10.クラリッサの華麗なる逆転劇 by Copilot

しおりを挟む
 クラリッサ・フォンテーヌは、王国でも名門と名高い公爵家の令嬢でありながら、周囲の誰もが「残念令嬢」と呼ぶ存在だった。お妃教育は完璧に叩き込まれ、礼儀作法も政治学も経済も軍略も、王太子妃として不足はない。だが、彼女には決定的な欠点があった。

 無口で無愛想。
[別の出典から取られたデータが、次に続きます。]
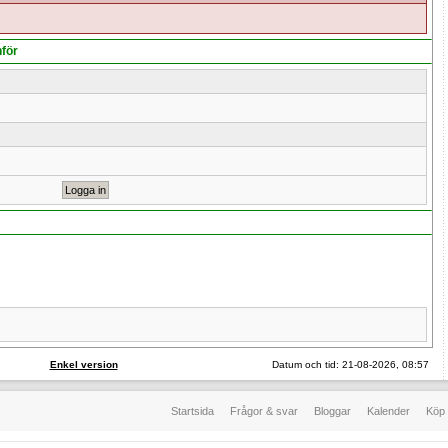
nför
Enkel version
Datum och tid: 21-08-2026, 08:57
Startsida
Frågor & svar
Bloggar
Kalender
Köp 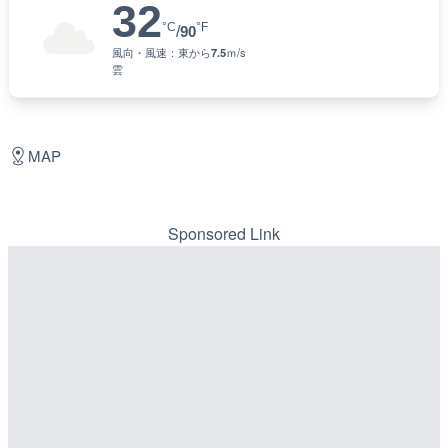
32
°C
°F
/
90
風向・風速：
東
から
7.5
ｍ/s
雲
MAP
Sponsored Link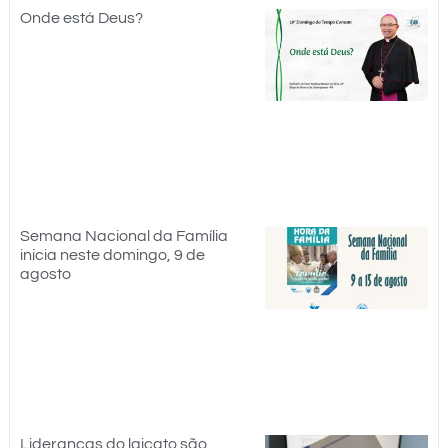
Onde está Deus?
Semana Nacional da Família
inicia neste domingo, 9 de
agosto
Lideranças do laicato são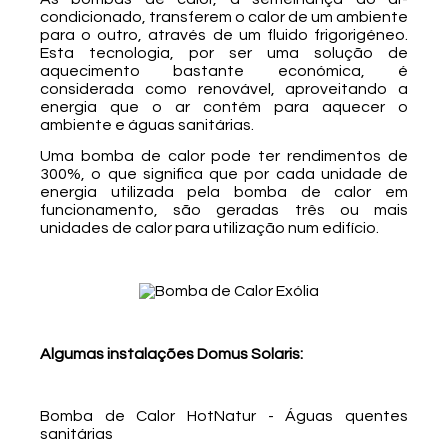
condicionado, transferem o calor de um ambiente
para o outro, através de um fluido frigorigéneo.
Esta tecnologia, por ser uma solução de
aquecimento bastante económica, é
considerada como renovável, aproveitando a
energia que o ar contém para aquecer o
ambiente e águas sanitárias.
Uma bomba de calor pode ter rendimentos de
300%, o que significa que
por cada unidade de
energia utilizada pela bomba de calor em
funcionamento, são geradas três ou mais
unidades de calor para utilização num edifício.
Algumas instalações Domus Solaris:
Bomba de Calor HotNatur - Águas quentes
sanitárias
身だしなみに無頓着。
 茶色のソバージュはいつもぼさぼさ、眼鏡はずり落ち、ドレスは地味で飾り気がない。
 整えれば美人なのに、本人にその自覚はまるでない。

 そんな彼女の婚約者は、王太子アルノルト。
 生粋のお坊ちゃまで、甘やかされて育った彼は、クラリッサの地味さが気に入らない。
 そして、彼の心を奪ったのは――

「アルノルト様ぁ、クラリッサ様って本当にお妃様にふさわしいのでしょうかぁ?」

 あざとさだけが取り柄の男爵令嬢、リリアーナ。
 身分を弁えず王太子に媚びを売り、甘え、泣き、笑い、あらゆる手段で彼を虜にしていた。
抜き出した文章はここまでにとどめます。